Jonah Goldberg

Which brings us to President Obama (who himself could have quietly intervened months ago) and what may be his most embarrassing blunder yet. At a White House dinner with Muslim leaders Friday night, Obama offered what every major journalistic outfit in the country took to be unqualified support for building the mosque. Indeed, Obama aides preened over his moral courage, telling the New York Times that there was no doubt which side he would take.

"He felt he had a responsibility to speak," said David Axelrod, as if he was drafting the inscription on Obama's Profiles in Courage Award. But by Saturday morning, Obama tried to weasel out of it with the sort of lawyerly parsing everybody despises. Speaking to reporters in Florida, Obama claimed he had no position on the "wisdom" of the project, and anyone who mistook his academic comments about building a mosque in Lower Manhattan for an endorsement misunderstood him.

Well, if his real intent was to remain agnostic, he should fire his speechwriter immediately.

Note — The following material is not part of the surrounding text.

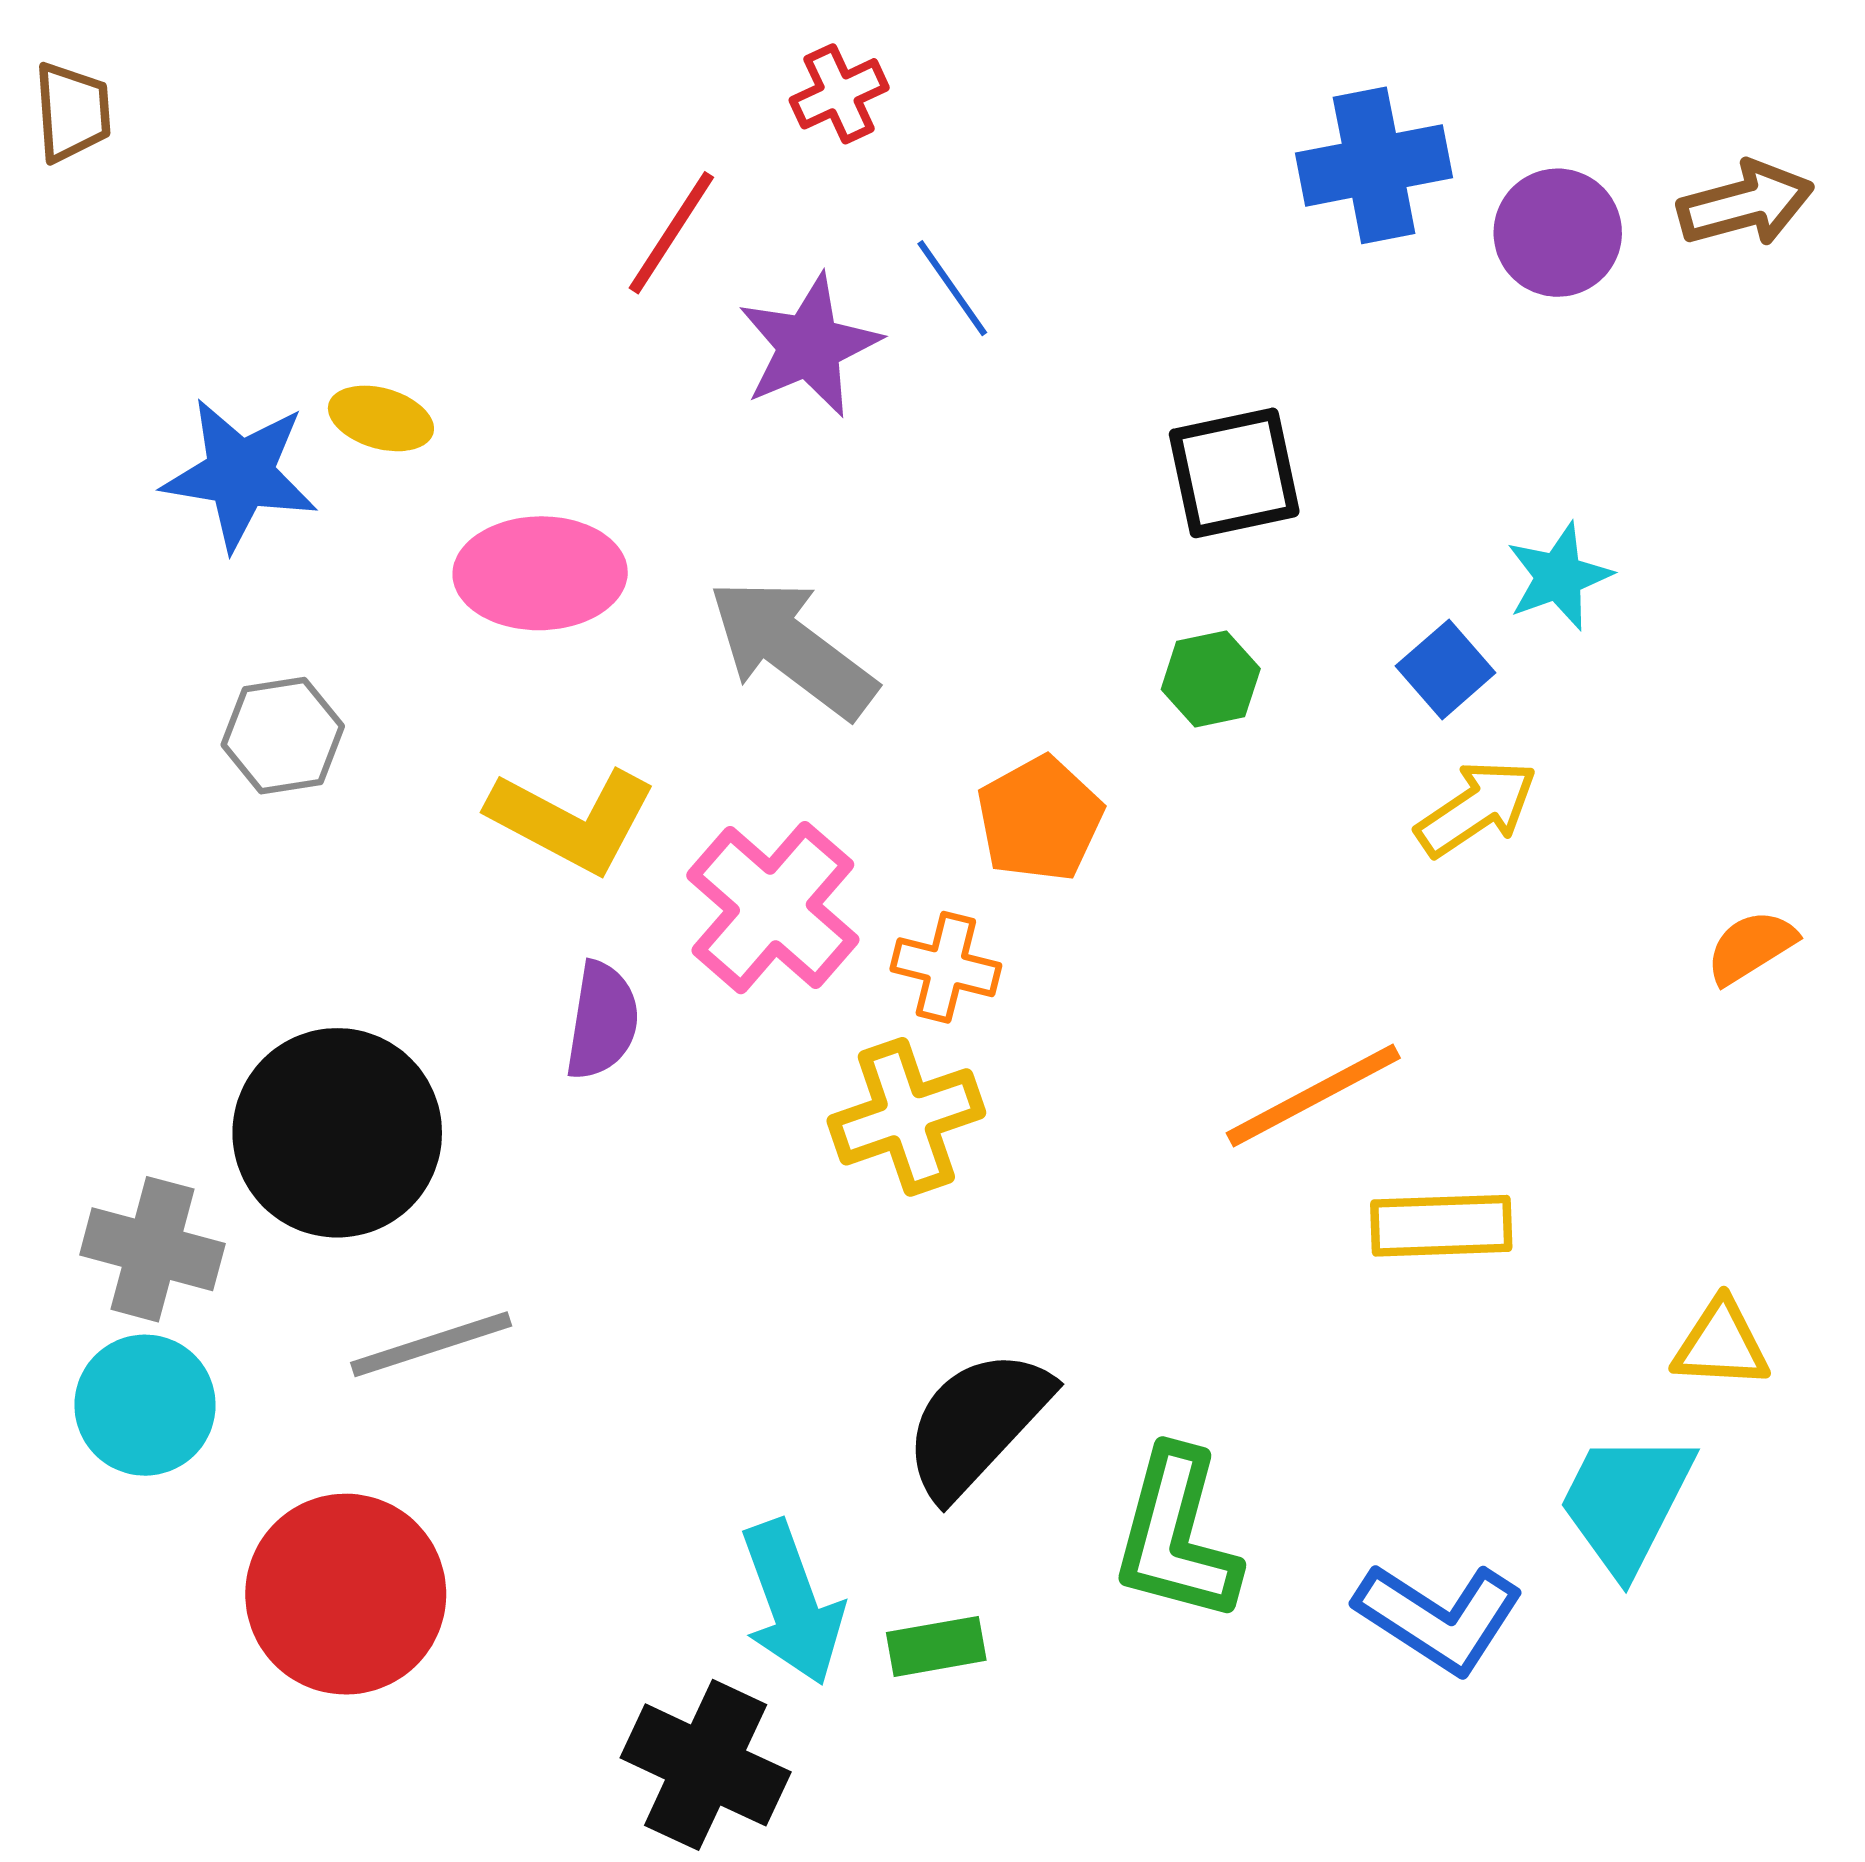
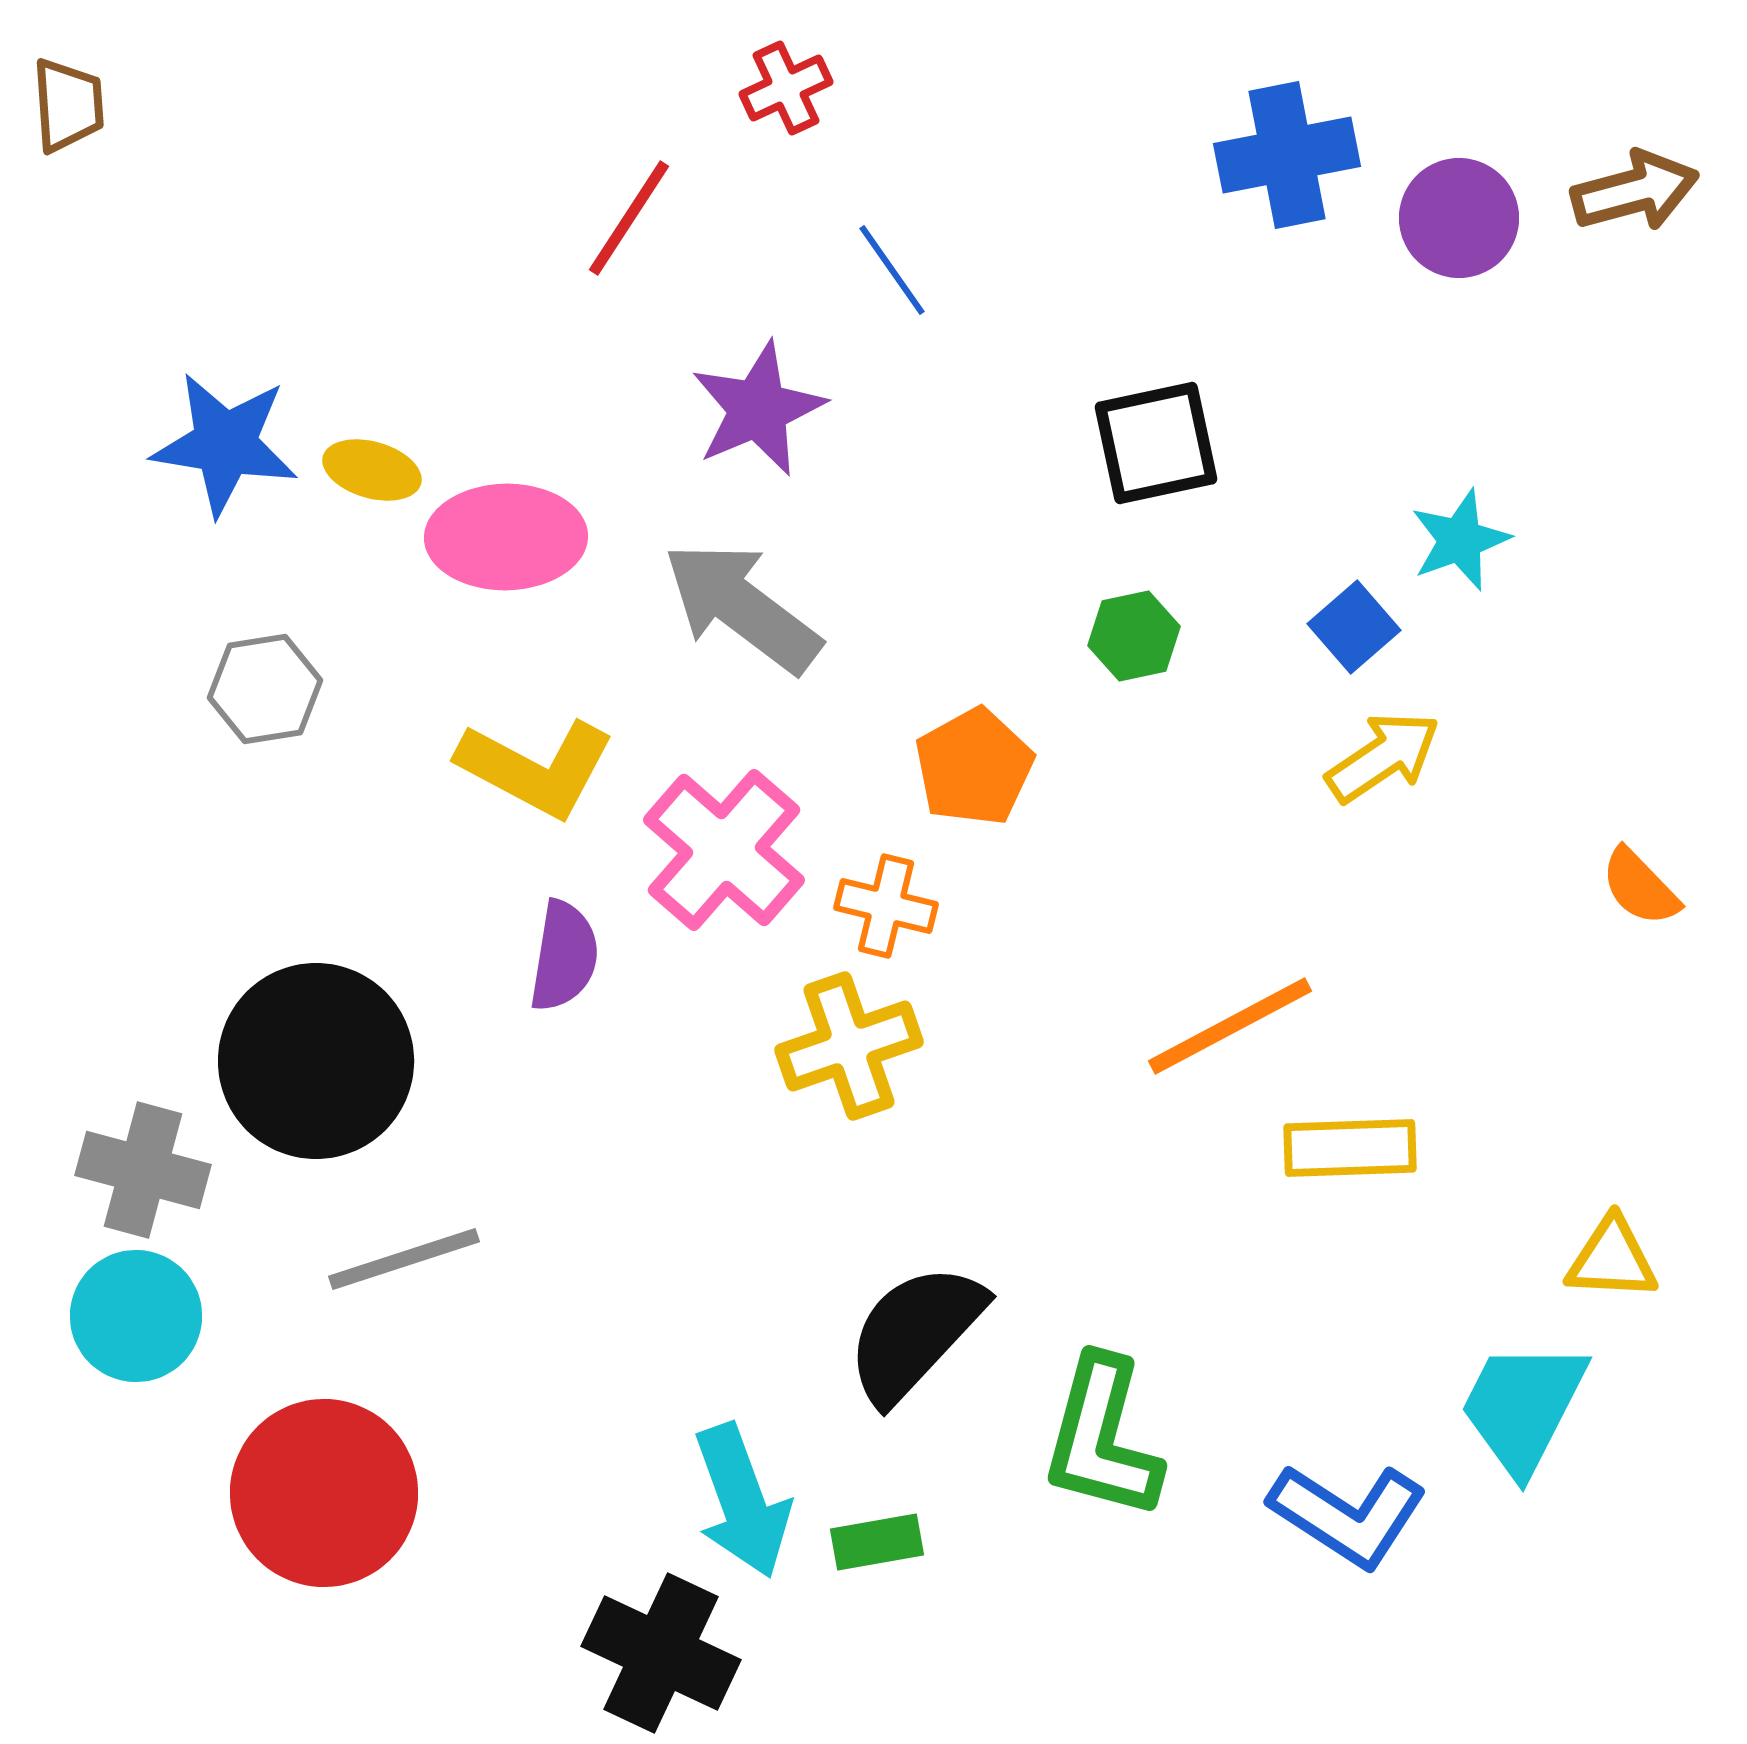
purple star: (809, 346) -> (758, 409), moved
yellow ellipse: (381, 418) -> (372, 470), moved
orange semicircle: (1751, 947) -> (1640, 887), turned -102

But of course that wasn't his intent. He wanted to seem heroically principled. But when he was hit with an entirely foreseeable backlash (according to one poll, nearly 70 percent of Americans oppose the mosque), he once again led with his glass jaw and, in effect, told everybody they were too dimwitted to grasp the brilliant nuance of his remarks.

This was the opposite of statesmanship. By elevating an already stupid idea and a poisonous debate, he forced everyone to take a side on a polarizing issue (including vulnerable Democrats like Nevada Sen. Harry Reid, who, late Monday, came out against the mosque), while undermining his own credibility, not to mention America's reputation around the world.

And it all could have been avoided with some foresight and a few phone calls.